### Activity:
Please transcribe the data that follows without the pictures, keeping every word the same.

### Records to process:
::::::::::
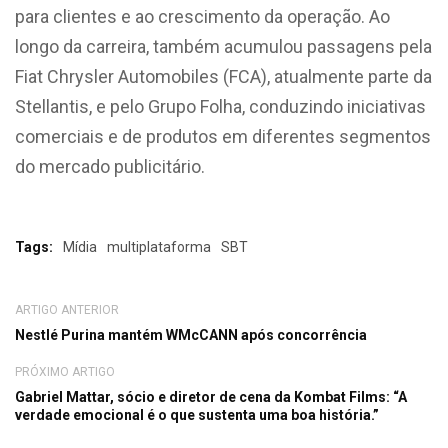
para clientes e ao crescimento da operação. Ao
longo da carreira, também acumulou passagens pela
Fiat Chrysler Automobiles (FCA), atualmente parte da
Stellantis, e pelo Grupo Folha, conduzindo iniciativas
comerciais e de produtos em diferentes segmentos
do mercado publicitário.
Tags:
Mídia
multiplataforma
SBT
ARTIGO ANTERIOR
Nestlé Purina mantém WMcCANN após concorrência
PRÓXIMO ARTIGO
Gabriel Mattar, sócio e diretor de cena da Kombat Films: “A
verdade emocional é o que sustenta uma boa história.”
::::::::::
### Response to this exercise:
para clientes e ao crescimento da operação. Ao
longo da carreira, também acumulou passagens pela
Fiat Chrysler Automobiles (FCA), atualmente parte da
Stellantis, e pelo Grupo Folha, conduzindo iniciativas
comerciais e de produtos em diferentes segmentos
do mercado publicitário.
Tags:
Mídia
multiplataforma
SBT
ARTIGO ANTERIOR
Nestlé Purina mantém WMcCANN após concorrência
PRÓXIMO ARTIGO
Gabriel Mattar, sócio e diretor de cena da Kombat Films: “A
verdade emocional é o que sustenta uma boa história.”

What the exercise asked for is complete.